KxSystems / pyq

PyQ — Python for kdb+
http://code.kx.com/q/interfaces
Apache License 2.0
190 stars 49 forks source link

Null value interpreted differently when imported to DataFrame from dictionary #4

Closed sitsang closed 7 years ago

sitsang commented 7 years ago

I found that we get different result when constructing a panda Dataframe from dictionary or array:

>>> pandas.DataFrame(dict(pyq.q("flip ([]empty:3#0Ni)")))
        empty
0 -2147483648
1 -2147483648
2 -2147483648

Null integer should be mapped to the None type. This is fine when we import to DataFrame as an array:

>>> pandas.DataFrame(list(dict(pyq.q("flip ([]empty:3#0Ni)"))['empty']))
      0
0  None
1  None
2  None
>>>
abalkin commented 7 years ago

This is not entirely unexpected because pandas conversion goes through numpy array and

>>> x = q('3#0Ni')
>>> np.array(x)
array([-2147483648, -2147483648, -2147483648])

I don't know how pandas deals with missing values, but pyq has some support for numpy.ma:

>>> np.ma.array(x)
masked_array(data = [-- -- --],
             mask = [ True  True  True],
       fill_value = 999999)

0N's are also treated specially when K vectors are converted to lists:

>>> list(x)
[None, None, None]

I don't think there is much we can do to improve this.
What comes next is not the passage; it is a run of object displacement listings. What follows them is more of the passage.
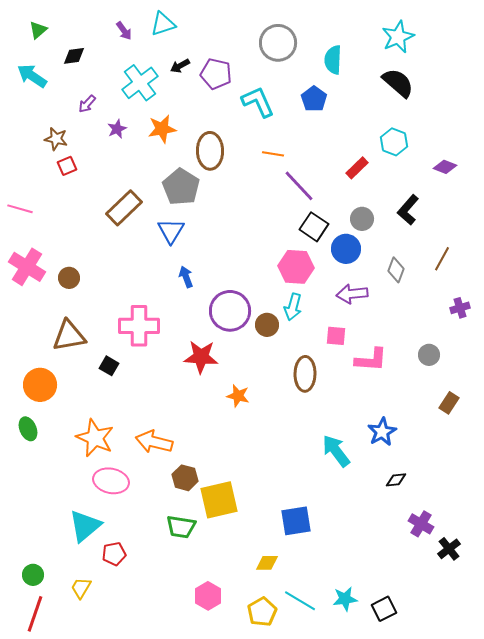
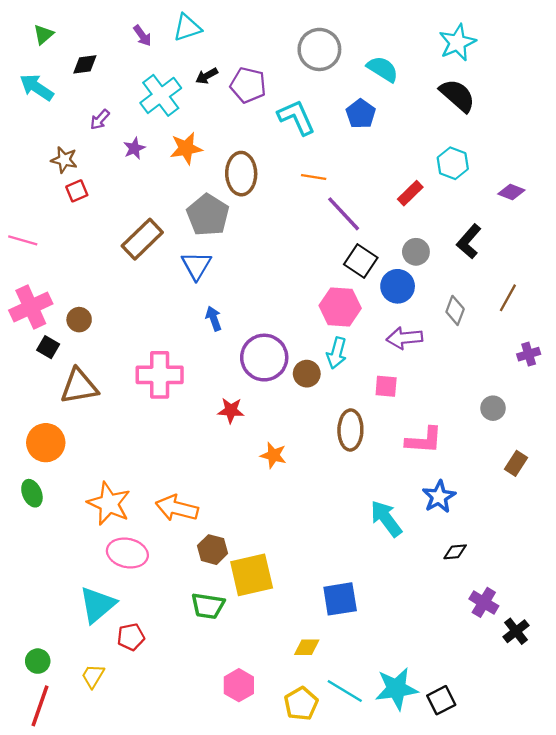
cyan semicircle: (333, 60) -> (383, 69), turned 120
pink cross: (27, 267) -> (31, 307), turned 33
red star: (201, 357) -> (231, 410), size x0.7
pink L-shape: (371, 360) -> (424, 440), moved
black square: (109, 366) -> (48, 347), moved
cyan star: (345, 599) -> (396, 689), size x1.5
Support for missing values is flaky in numpy and I am not sure pandas improves much in this area. We can probably document this behavior better, but this is true about most of pyq features - documentation can certainly see some improvement.

sitsang commented 7 years ago

I see. Is it mandatory to create a panda dataframe through numpy?

Shouldn't it be possible to generate dataframe through the list function rather than the array function?

abalkin commented 7 years ago

Is it mandatory to create a panda dataframe through numpy?

Since pandas DataFrame keeps its data in a numpy.ndarray, going through numpy is the most direct way to convert from pyq to pandas. Note that in many cases pyq to numpy conversion can be achieved without any copying. See https://pyq.enlnt.com/slides/#/5.

Shouldn't it be possible to generate dataframe through the list function rather than the array function?

It is possible, but will be much slower:

In [12]: x = q.til(10000)

In [13]: %timeit pandas.DataFrame({'a': np.asarray(x)})
10000 loops, best of 3: 193 µs per loop

In [14]: %timeit pandas.DataFrame({'a': list(x)})
100 loops, best of 3: 2.13 ms per loop